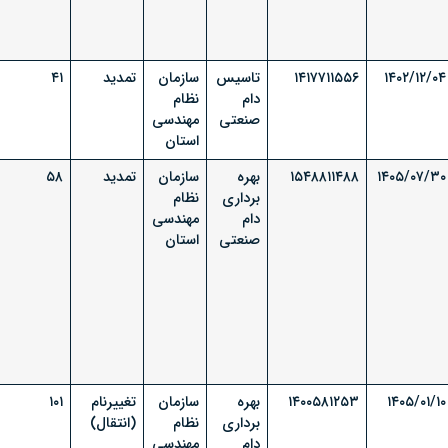
۱۴۰۲/۱۲/۰۴
۱۴۱۷۷۱۱۵۵۶
تاسیس
سازمان
تمدید
۴۱
دام
نظام
صنعتی
مهندسی
استان
۱۴۰۵/۰۷/۳۰
۱۵۴۸۸۱۱۴۸۸
بهره
سازمان
تمدید
۵۸
برداری
نظام
دام
مهندسی
صنعتی
استان
۱۴۰۵/۰۱/۱۰
۱۴۰۰۵۸۱۲۵۳
بهره
سازمان
تغییرنام
۱۰۱
برداری
نظام
(انتقال)
دام
مهندسی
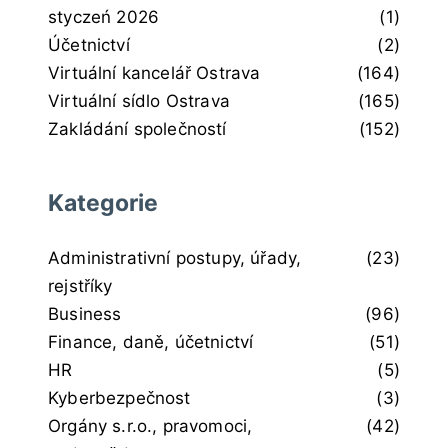
styczeń 2026
(1)
Účetnictví
(2)
Virtuální kancelář Ostrava
(164)
Virtuální sídlo Ostrava
(165)
Zakládání společností
(152)
Kategorie
Administrativní postupy, úřady,
(23)
rejstříky
Business
(96)
Finance, daně, účetnictví
(51)
HR
(5)
Kyberbezpečnost
(3)
Orgány s.r.o., pravomoci,
(42)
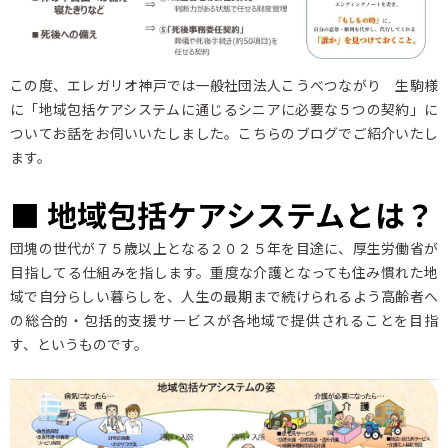
この度、エレガリオ神戸では一般社団法人こうべつながり 生駒様
に「地域包括ケアシステムに通じるシニアに必要な５つの契約」に
ついてお話をお伺いいたしました。こちらのブログでご紹介いたし
ます。
■ 地域包括ケアシステムとは？
団塊の世代が７５歳以上となる２０２５年を目途に、厚生労働省が
目指してる仕組みを指します。重度な介護となっても住み慣れた地
域で自分らしい暮らしを、人生の最期まで続けられるよう高齢者へ
の総合的・包括的支援サービスが各地域で提供されることを目指
す、というものです。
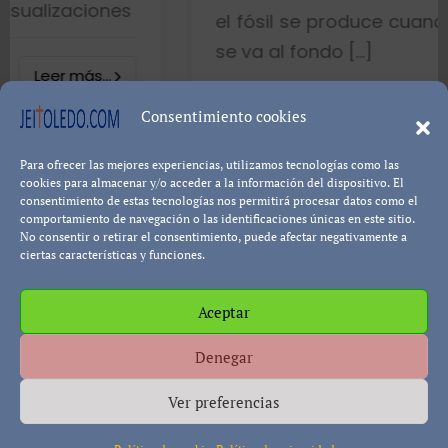
es
el fósil se produce cuando el pez muer
se va al fondo […]
8402 visualizacio
Consentimiento cookies
Para ofrecer las mejores experiencias, utilizamos tecnologías como las
Leer más..
Pablo Blanco
cookies para almacenar y/o acceder a la información del dispositivo. El
consentimiento de estas tecnologías nos permitirá procesar datos como el
comportamiento de navegación o las identificaciones únicas en este sitio.
No consentir o retirar el consentimiento, puede afectar negativamente a
ciertas características y funciones.
Aceptar
Política de cookies
Política de Privacidad
Descargo de
Denegar
Responsabilidad
Ver preferencias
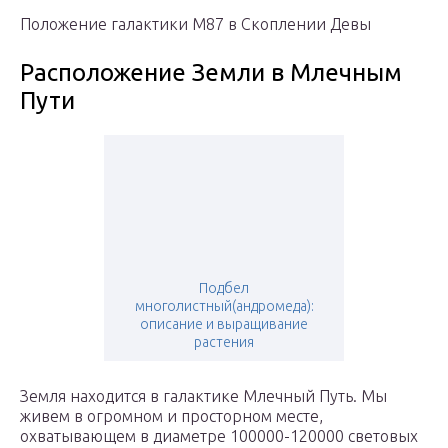
Положение галактики M87 в Скоплении Девы
Расположение Земли в Млечным
Пути
Подбел
многолистный(андромеда):
описание и выращивание
растения
Земля находится в галактике Млечный Путь. Мы
живем в огромном и просторном месте,
охватывающем в диаметре 100000-120000 световых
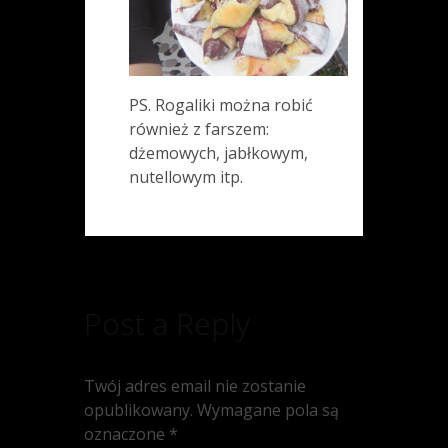
PS. Rogaliki można robić
również z farszem:
dżemowych, jabłkowym,
nutellowym itp.
Post a Reply
Twój adres email nie zostanie
opublikowany.
Wymagane pola są
oznaczone
*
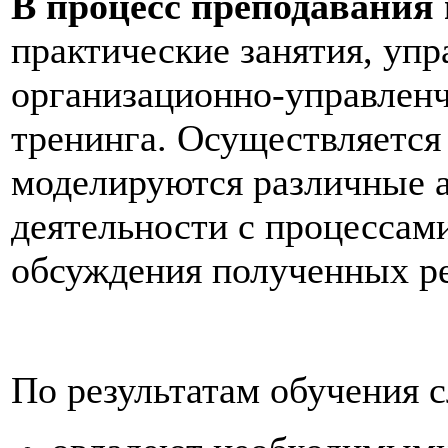
В процесс преподавания
практические занятия, уп
организационно-управленч
тренинга. Осуществляется
моделируются различные 
деятельности с процессам
обсуждения полученных ре
По результатам обучения 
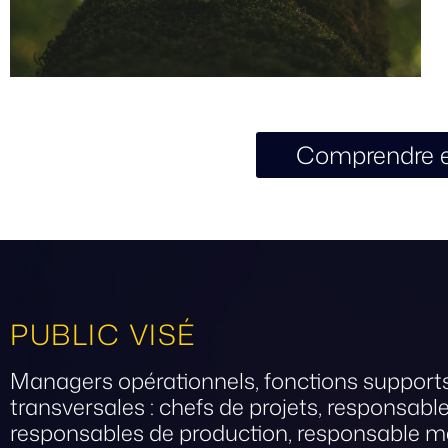
Comprendre e
PUBLIC VISÉ
Managers opérationnels, fonctions support
transversales : chefs de projets, responsable
responsables de production, responsable m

**Exercise description:** Pictures are to be left out when the entries above are repeated exactly.

**Solution below:**
۱۴۰۲/۱۲/۰۴
۱۴۱۷۷۱۱۵۵۶
تاسیس
سازمان
تمدید
۴۱
دام
نظام
صنعتی
مهندسی
استان
۱۴۰۵/۰۷/۳۰
۱۵۴۸۸۱۱۴۸۸
بهره
سازمان
تمدید
۵۸
برداری
نظام
دام
مهندسی
صنعتی
استان
۱۴۰۵/۰۱/۱۰
۱۴۰۰۵۸۱۲۵۳
بهره
سازمان
تغییرنام
۱۰۱
برداری
نظام
(انتقال)
دام
مهندسی
styczeń 2026
(1)
Účetnictví
(2)
Virtuální kancelář Ostrava
(164)
Virtuální sídlo Ostrava
(165)
Zakládání společností
(152)
Kategorie
Administrativní postupy, úřady,
(23)
rejstříky
Business
(96)
Finance, daně, účetnictví
(51)
HR
(5)
Kyberbezpečnost
(3)
Orgány s.r.o., pravomoci,
(42)
この度、エレガリオ神戸では一般社団法人こうべつながり 生駒様
に「地域包括ケアシステムに通じるシニアに必要な５つの契約」に
ついてお話をお伺いいたしました。こちらのブログでご紹介いたし
ます。
■ 地域包括ケアシステムとは？
団塊の世代が７５歳以上となる２０２５年を目途に、厚生労働省が
目指してる仕組みを指します。重度な介護となっても住み慣れた地
域で自分らしい暮らしを、人生の最期まで続けられるよう高齢者へ
の総合的・包括的支援サービスが各地域で提供されることを目指
す、というものです。
es
el fósil se produce cuando el pez muer
se va al fondo […]
8402 visualizacio
Consentimiento cookies
Para ofrecer las mejores experiencias, utilizamos tecnologías como las
Leer más..
Pablo Blanco
cookies para almacenar y/o acceder a la información del dispositivo. El
consentimiento de estas tecnologías nos permitirá procesar datos como el
comportamiento de navegación o las identificaciones únicas en este sitio.
No consentir o retirar el consentimiento, puede afectar negativamente a
ciertas características y funciones.
Aceptar
Política de cookies
Política de Privacidad
Descargo de
Denegar
Responsabilidad
Ver preferencias
Положение галактики M87 в Скоплении Девы
Расположение Земли в Млечным
Пути
Подбел
многолистный(андромеда):
описание и выращивание
растения
Земля находится в галактике Млечный Путь. Мы
живем в огромном и просторном месте,
охватывающем в диаметре 100000-120000 световых
PS. Rogaliki można robić
również z farszem:
dżemowych, jabłkowym,
nutellowym itp.
Post a Reply
Twój adres email nie zostanie
opublikowany.
Wymagane pola są
oznaczone
*
В процесс преподавания
практические занятия, уп
организационно-управленч
тренинга. Осуществляется
моделируются различные 
деятельности с процессам
обсуждения полученных ре
По результатам обучения 
Comprendre e
PUBLIC VISÉ
Managers opérationnels, fonctions support
transversales : chefs de projets, responsable
responsables de production, responsable m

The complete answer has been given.